*INSTRUCTIONS TO FOLLOW:* Search the records that follow and extract every line containing the string "Podcast".

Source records

◆ ◆ ◆ ◆ ◆ ◆ ◆

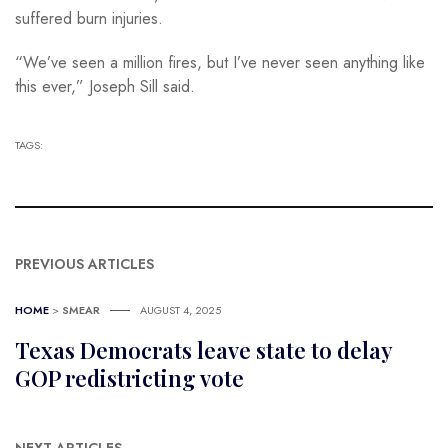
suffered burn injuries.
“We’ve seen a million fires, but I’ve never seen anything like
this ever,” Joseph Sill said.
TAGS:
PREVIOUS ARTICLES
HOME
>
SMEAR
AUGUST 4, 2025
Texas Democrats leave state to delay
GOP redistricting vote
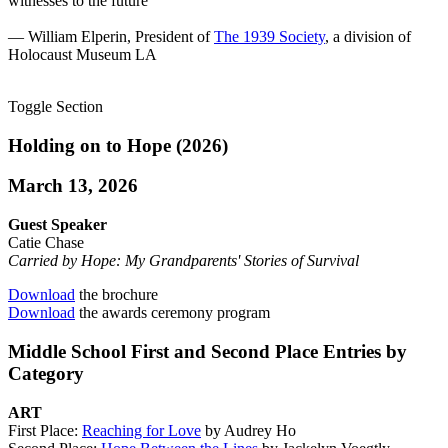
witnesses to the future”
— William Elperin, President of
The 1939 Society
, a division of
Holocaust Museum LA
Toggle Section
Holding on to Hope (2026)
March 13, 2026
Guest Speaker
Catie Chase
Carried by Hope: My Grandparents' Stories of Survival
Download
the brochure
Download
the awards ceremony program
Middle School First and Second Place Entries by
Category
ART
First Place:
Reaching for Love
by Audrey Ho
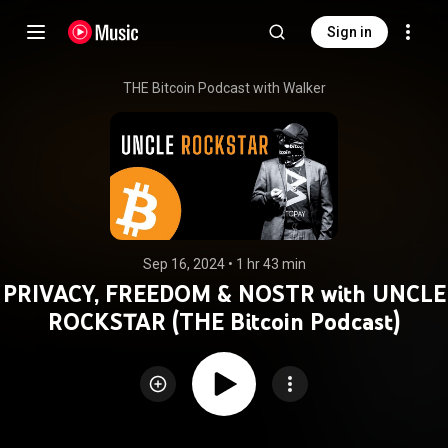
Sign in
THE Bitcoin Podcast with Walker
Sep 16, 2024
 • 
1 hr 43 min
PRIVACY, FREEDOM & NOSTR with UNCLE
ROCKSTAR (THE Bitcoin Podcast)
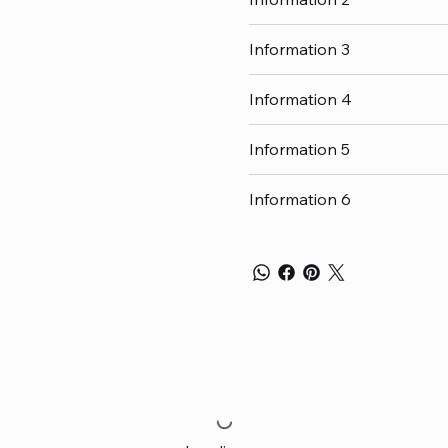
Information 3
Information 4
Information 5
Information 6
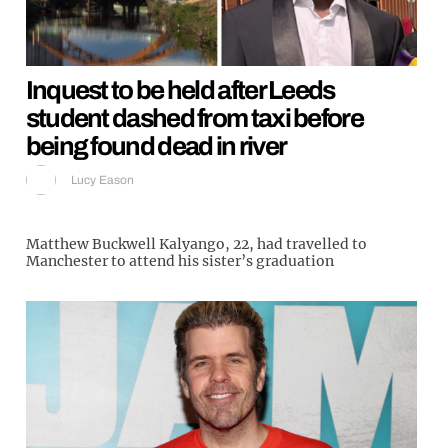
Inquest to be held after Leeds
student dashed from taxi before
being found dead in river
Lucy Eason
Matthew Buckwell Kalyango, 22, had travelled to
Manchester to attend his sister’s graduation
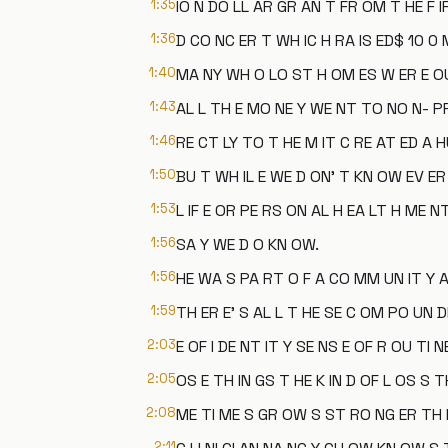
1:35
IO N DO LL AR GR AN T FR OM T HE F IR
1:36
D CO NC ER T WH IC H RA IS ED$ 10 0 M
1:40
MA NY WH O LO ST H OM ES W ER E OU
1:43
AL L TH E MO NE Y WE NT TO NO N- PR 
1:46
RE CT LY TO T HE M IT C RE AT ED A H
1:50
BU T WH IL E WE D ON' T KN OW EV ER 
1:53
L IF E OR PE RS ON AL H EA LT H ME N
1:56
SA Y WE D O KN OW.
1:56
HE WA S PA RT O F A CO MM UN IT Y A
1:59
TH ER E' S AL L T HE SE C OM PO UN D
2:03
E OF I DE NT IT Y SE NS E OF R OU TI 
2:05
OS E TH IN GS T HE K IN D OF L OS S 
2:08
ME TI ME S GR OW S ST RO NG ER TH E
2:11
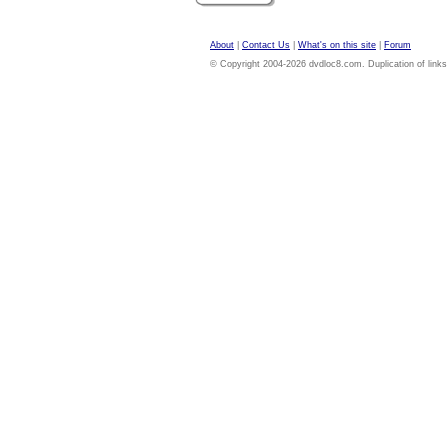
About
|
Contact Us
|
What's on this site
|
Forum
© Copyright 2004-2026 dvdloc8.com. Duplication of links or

◆ ◆ ◆ ◆ ◆ ◆ ◆

*TASK SOLUTION:*
THE Bitcoin Podcast with Walker
ROCKSTAR (THE Bitcoin Podcast)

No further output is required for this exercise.